■ TASK TO COMPLETE ■
The word "Ciencias" may appear in some lines of the data; copy every such line.

=== Begin Enclosure ===

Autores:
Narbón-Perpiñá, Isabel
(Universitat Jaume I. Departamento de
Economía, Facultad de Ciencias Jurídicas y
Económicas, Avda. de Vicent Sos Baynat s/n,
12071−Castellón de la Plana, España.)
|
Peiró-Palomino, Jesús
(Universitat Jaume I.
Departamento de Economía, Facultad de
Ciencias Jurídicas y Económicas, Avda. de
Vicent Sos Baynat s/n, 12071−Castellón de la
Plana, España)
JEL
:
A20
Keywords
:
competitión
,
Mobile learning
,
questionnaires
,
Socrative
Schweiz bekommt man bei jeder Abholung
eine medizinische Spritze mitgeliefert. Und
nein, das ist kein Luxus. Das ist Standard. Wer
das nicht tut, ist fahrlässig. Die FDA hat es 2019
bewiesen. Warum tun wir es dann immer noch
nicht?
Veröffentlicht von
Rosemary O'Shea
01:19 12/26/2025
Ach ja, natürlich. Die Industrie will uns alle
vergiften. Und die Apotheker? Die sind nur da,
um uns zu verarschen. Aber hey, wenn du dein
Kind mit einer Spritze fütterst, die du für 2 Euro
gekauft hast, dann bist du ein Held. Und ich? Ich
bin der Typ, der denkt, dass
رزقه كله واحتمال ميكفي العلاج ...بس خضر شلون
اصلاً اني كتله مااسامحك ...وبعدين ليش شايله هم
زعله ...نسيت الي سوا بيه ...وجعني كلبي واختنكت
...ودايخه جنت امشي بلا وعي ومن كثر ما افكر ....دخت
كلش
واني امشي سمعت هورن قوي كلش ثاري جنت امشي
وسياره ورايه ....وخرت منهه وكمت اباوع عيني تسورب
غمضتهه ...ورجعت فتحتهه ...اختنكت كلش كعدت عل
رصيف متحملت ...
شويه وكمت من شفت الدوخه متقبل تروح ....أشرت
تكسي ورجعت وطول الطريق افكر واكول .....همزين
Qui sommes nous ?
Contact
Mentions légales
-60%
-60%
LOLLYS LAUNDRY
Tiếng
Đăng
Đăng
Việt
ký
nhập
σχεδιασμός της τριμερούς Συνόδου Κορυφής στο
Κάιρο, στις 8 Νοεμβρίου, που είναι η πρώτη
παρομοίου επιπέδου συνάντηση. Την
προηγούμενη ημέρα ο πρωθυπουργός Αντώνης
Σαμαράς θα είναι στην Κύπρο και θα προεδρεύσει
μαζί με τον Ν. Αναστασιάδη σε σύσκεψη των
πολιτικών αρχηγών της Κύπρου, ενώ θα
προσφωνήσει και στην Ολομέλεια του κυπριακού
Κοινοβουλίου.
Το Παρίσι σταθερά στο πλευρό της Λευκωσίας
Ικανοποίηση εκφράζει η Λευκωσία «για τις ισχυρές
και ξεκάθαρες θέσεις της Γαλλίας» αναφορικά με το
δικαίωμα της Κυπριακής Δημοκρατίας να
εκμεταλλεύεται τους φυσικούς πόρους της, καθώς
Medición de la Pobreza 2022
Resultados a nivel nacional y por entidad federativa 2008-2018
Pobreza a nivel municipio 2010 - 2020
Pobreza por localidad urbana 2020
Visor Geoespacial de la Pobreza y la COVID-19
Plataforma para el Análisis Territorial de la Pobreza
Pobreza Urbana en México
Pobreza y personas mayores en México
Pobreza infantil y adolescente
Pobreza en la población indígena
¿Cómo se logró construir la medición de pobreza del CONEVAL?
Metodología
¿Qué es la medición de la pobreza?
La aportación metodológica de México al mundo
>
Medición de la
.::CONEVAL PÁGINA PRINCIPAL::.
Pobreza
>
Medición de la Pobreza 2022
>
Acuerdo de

=== End Enclosure ===

■ RESULT OF THIS EXERCISE ■
Economía, Facultad de Ciencias Jurídicas y
Ciencias Jurídicas y Económicas, Avda. de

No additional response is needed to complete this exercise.